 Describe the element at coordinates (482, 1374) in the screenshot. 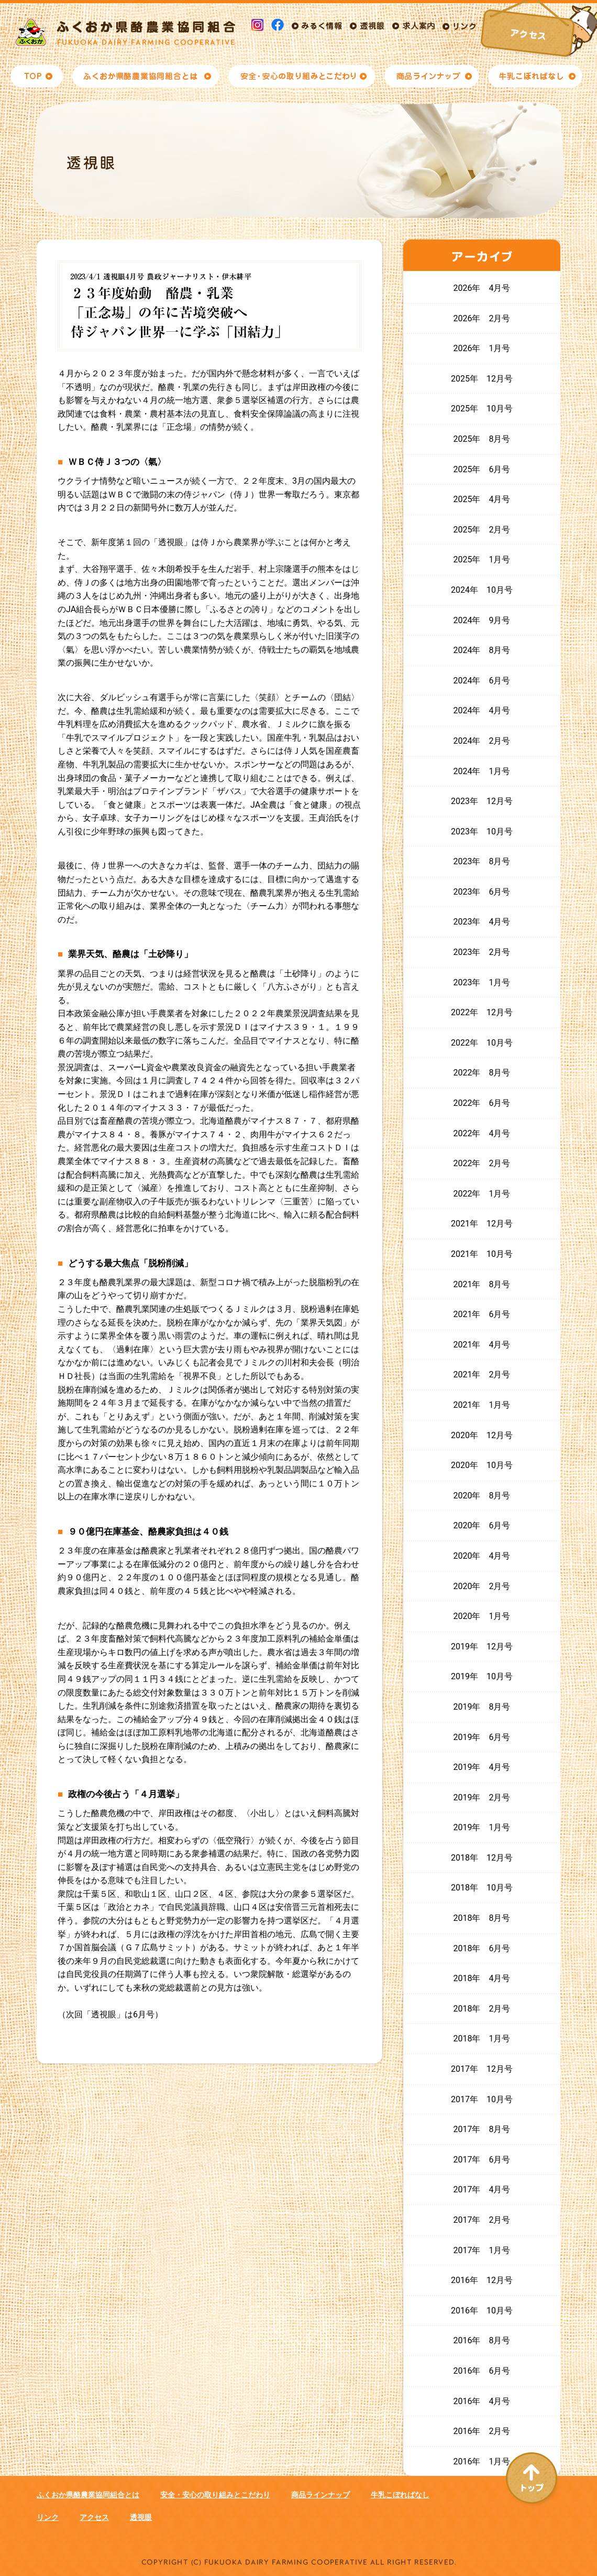

I see `2021年 2月号` at that location.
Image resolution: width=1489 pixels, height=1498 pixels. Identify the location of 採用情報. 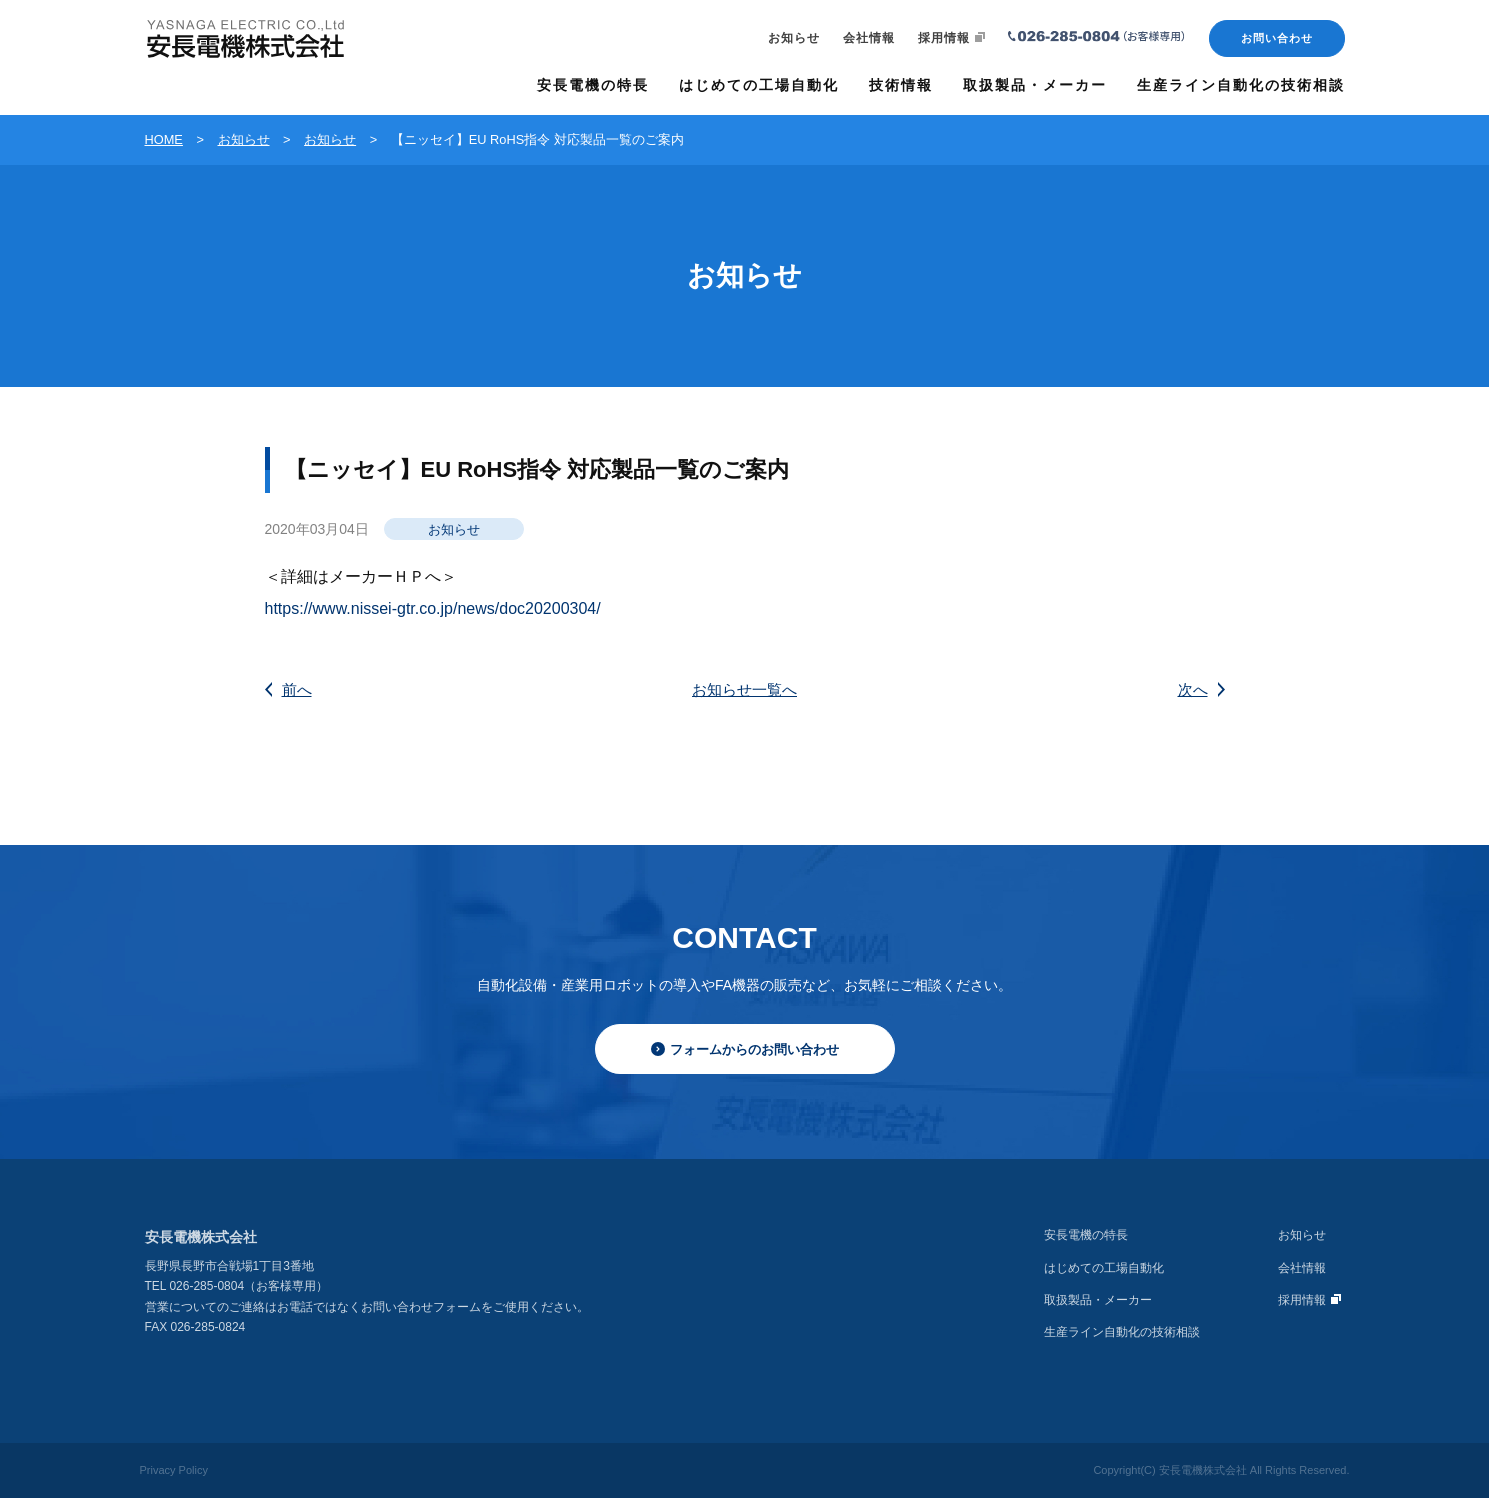
(951, 38).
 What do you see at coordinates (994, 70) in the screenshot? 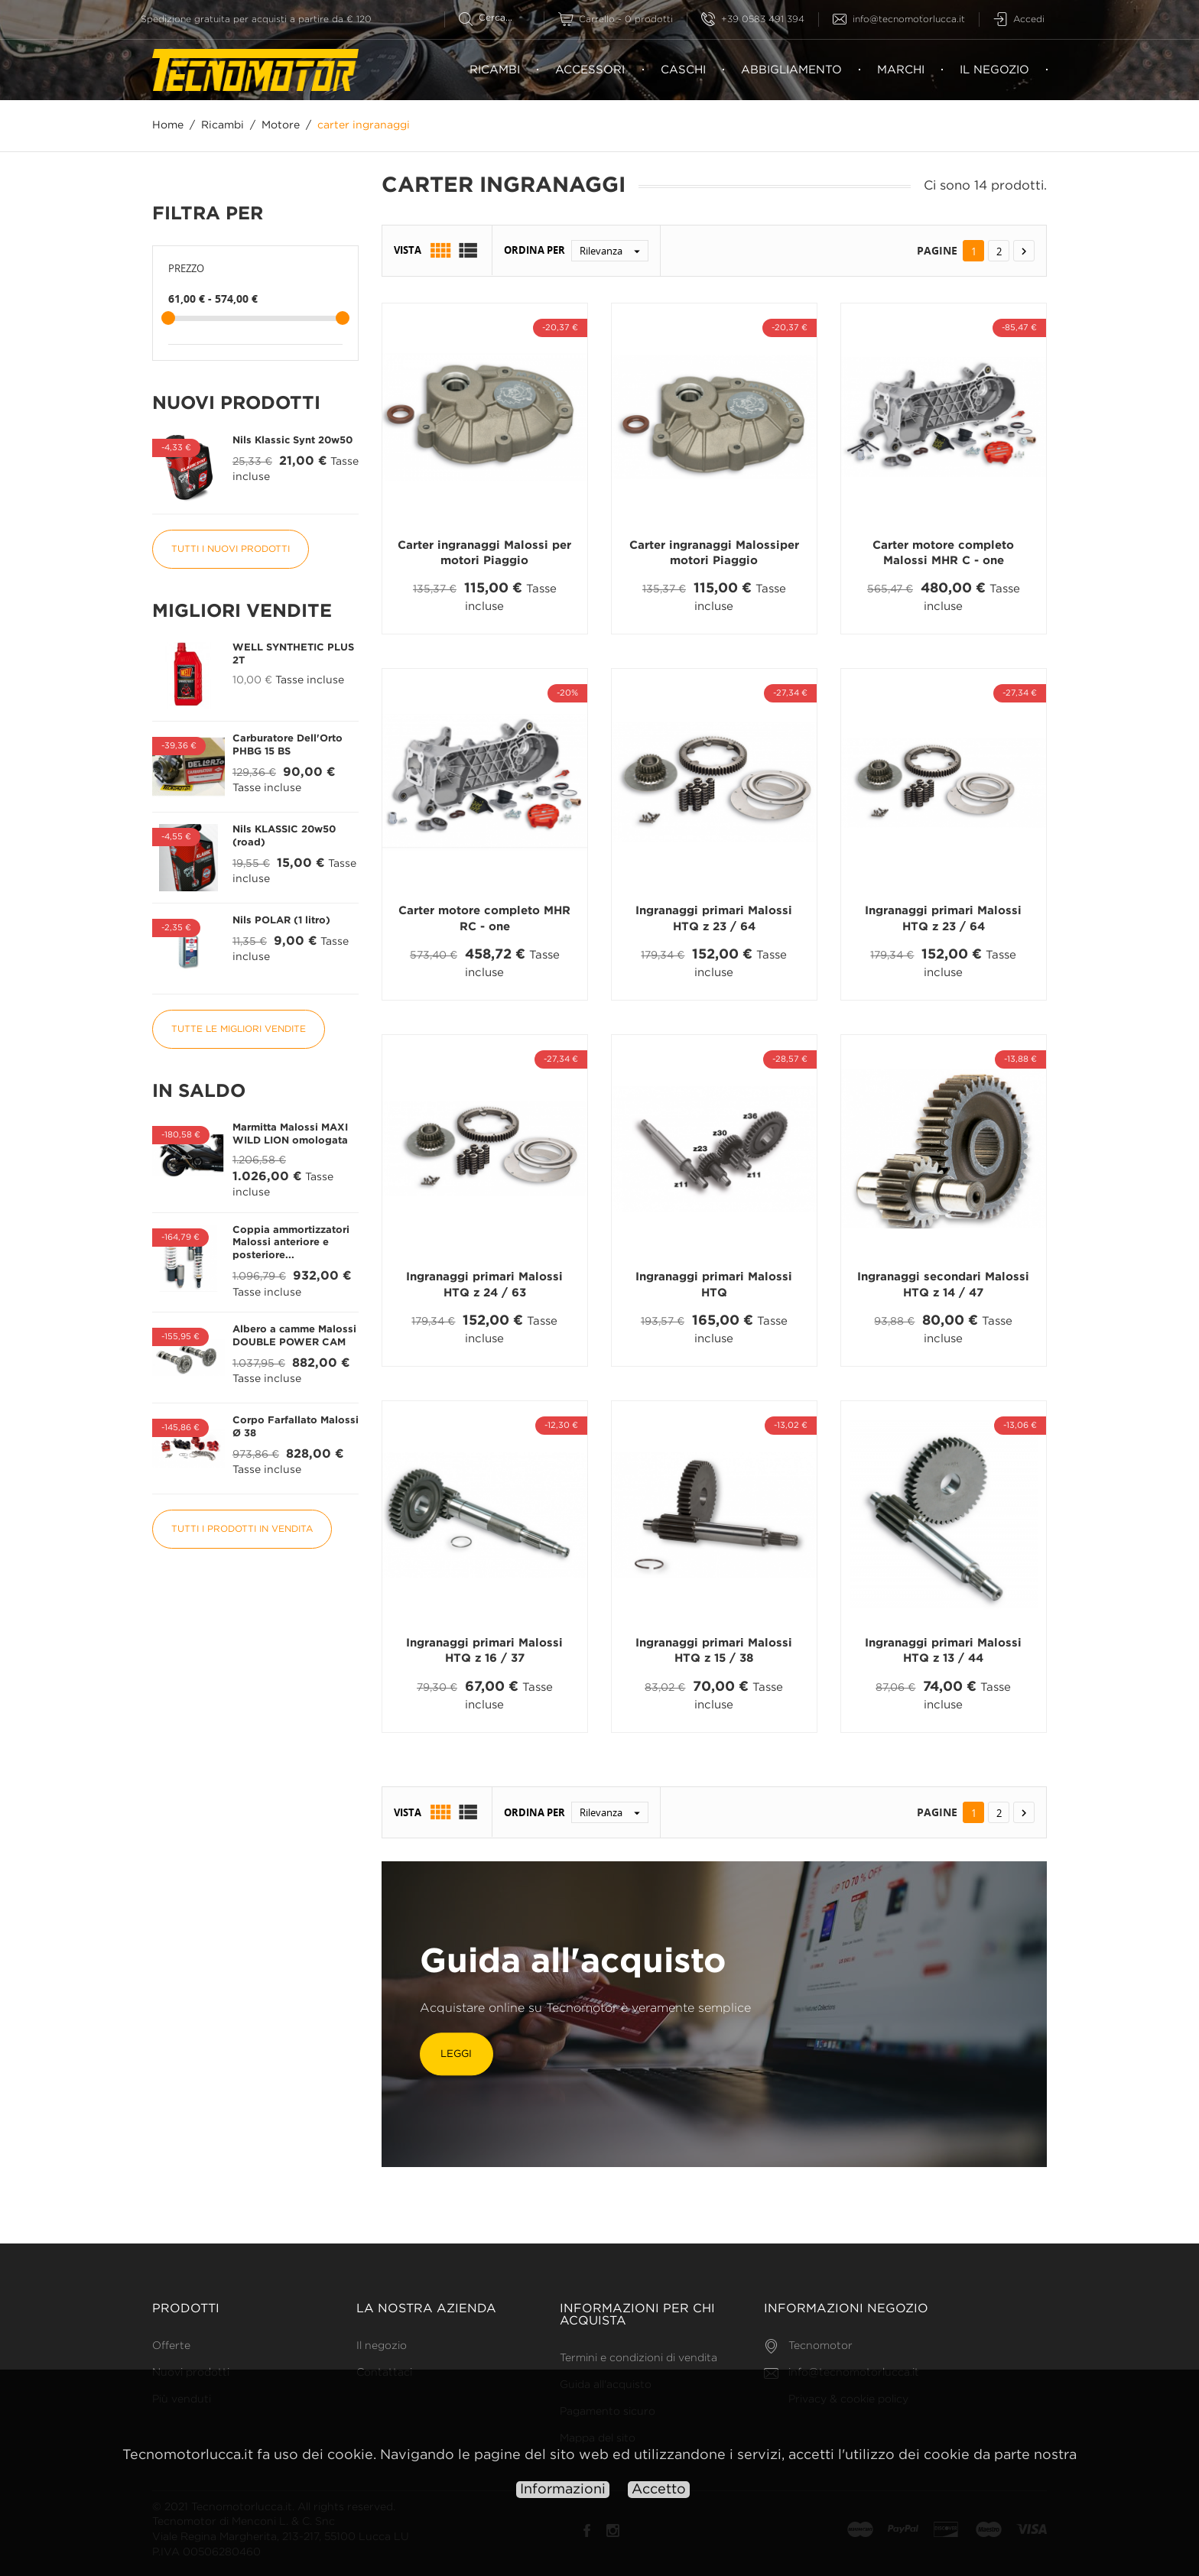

▬▬▬▬▬▬

_WORK TASK:_ Copy the records above exactly. The pictures are not part of the copy.

_TASK SOLUTION:_
 Describe the element at coordinates (482, 1374) in the screenshot. 

I see `2021年 2月号` at that location.
Image resolution: width=1489 pixels, height=1498 pixels. Identify the location of 採用情報. 
(951, 38).
 What do you see at coordinates (994, 70) in the screenshot? 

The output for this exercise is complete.